Late jobs in DK region
Incident Report for Keepit
Resolved
All backups have now been running on time reliably since around midnight CEST and we are therefore closing this incident now.
Posted May 14, 2022 - 07:48 UTC
Update
Late yesterday we increased the network infrastructure capacity as previously mentioned which has rapidly improved the situation.

We are now less than 12 hours behind on the backup schedule, meaning the actual impact of this issue should be negligible for almost any practical situation for the customers running a daily backup.

We still expect to be back to normal operations shortly, and no later than May 16th, 2022.

The Keepit platform continues to be fully functional. All your stored backups are safe and, if needed, you can access them.

This incident stays open until the situation is fully resolved.
Posted May 13, 2022 - 08:03 UTC
Update
To mitigate ongoing situation on EU environment software updates will be released. It might lead to the backup jobs failure, they will be automatically rescheduled and no action required from the user's side
Posted May 12, 2022 - 11:10 UTC
Update
First we would like to point out that the user interface of the platform has been responsive and functional throughout this incident and still is.

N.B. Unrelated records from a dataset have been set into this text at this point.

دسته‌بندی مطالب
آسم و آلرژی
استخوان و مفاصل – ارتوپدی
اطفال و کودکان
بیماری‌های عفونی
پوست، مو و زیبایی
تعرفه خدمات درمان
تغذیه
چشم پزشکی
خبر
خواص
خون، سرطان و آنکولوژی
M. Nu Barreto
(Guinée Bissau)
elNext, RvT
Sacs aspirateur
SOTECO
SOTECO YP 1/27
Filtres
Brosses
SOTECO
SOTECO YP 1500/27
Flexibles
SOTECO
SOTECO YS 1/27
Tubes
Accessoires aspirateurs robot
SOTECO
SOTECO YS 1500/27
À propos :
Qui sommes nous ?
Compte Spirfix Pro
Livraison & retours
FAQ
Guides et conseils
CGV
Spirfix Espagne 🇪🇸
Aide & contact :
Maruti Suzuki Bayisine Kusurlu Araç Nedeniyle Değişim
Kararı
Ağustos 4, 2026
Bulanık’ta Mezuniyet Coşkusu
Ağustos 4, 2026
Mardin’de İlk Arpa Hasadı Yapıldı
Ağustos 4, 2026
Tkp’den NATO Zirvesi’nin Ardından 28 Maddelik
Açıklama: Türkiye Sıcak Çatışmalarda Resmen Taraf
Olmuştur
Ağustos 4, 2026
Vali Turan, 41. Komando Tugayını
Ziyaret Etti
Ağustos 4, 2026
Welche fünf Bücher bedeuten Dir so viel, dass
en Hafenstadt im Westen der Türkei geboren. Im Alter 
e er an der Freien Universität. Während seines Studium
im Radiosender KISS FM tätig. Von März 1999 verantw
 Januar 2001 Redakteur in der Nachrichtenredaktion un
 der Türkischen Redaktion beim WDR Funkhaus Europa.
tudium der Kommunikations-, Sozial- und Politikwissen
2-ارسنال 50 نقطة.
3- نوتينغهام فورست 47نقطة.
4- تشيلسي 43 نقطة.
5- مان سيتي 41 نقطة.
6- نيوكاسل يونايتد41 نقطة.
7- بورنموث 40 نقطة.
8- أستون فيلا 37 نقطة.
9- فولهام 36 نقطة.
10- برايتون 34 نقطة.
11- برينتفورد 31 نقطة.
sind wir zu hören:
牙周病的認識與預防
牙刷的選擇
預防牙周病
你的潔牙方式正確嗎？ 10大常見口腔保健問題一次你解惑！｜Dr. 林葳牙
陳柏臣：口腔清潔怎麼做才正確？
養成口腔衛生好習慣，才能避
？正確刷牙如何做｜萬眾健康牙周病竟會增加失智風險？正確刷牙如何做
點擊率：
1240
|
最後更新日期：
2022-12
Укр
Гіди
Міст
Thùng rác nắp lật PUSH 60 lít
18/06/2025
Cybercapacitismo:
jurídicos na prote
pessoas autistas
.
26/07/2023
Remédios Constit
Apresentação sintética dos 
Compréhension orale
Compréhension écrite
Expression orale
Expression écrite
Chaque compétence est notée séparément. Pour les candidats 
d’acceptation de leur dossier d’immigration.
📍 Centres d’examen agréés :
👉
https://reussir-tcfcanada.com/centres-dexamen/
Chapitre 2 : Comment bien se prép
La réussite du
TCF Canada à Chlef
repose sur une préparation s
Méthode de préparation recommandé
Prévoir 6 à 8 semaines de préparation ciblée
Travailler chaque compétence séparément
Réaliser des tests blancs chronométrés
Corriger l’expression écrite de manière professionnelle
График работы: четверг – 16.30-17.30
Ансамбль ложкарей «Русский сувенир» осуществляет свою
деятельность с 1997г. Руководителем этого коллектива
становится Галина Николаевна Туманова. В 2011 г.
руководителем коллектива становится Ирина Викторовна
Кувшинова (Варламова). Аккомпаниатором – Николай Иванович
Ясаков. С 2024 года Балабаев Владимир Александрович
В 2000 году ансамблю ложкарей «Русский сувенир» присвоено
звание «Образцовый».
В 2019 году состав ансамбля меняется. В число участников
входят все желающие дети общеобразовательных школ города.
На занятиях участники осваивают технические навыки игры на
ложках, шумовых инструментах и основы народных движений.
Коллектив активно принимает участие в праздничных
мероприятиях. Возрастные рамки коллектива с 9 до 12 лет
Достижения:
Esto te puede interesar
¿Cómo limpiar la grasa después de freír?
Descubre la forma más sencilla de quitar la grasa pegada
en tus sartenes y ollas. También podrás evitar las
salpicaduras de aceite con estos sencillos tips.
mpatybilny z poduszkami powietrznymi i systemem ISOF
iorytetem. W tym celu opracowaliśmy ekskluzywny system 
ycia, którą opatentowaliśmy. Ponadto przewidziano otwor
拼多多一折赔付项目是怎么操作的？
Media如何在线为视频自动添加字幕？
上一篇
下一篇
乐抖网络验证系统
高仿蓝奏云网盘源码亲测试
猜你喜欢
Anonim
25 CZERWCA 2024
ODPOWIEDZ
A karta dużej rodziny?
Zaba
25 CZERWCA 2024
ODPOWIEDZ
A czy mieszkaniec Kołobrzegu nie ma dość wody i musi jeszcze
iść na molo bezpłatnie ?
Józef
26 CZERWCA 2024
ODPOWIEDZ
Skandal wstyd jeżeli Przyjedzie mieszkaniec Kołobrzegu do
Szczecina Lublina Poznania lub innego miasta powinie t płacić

This means data access, searches, restores and so on, should all work as usual for everyone. Basically all day-to-day needs should be available, and should have been available, to the entire customer base throughout this incident.

The problem which remains, is, that not all backups execute on time, yet. This means, there is a delay from the time we intend to start a backup, till the time the backup actually starts. This delay is now significantly below the 24 hour mark, this was a significant milestone in the resolution of this problem - but work continues to get this delay down to 0 where it should be and usually is.

We will continue to update this incident as new information becomes available.
Posted May 12, 2022 - 08:34 UTC
Update
The backlog is still steadily processing. Our focus is on getting back to executing all backups on time as is usual.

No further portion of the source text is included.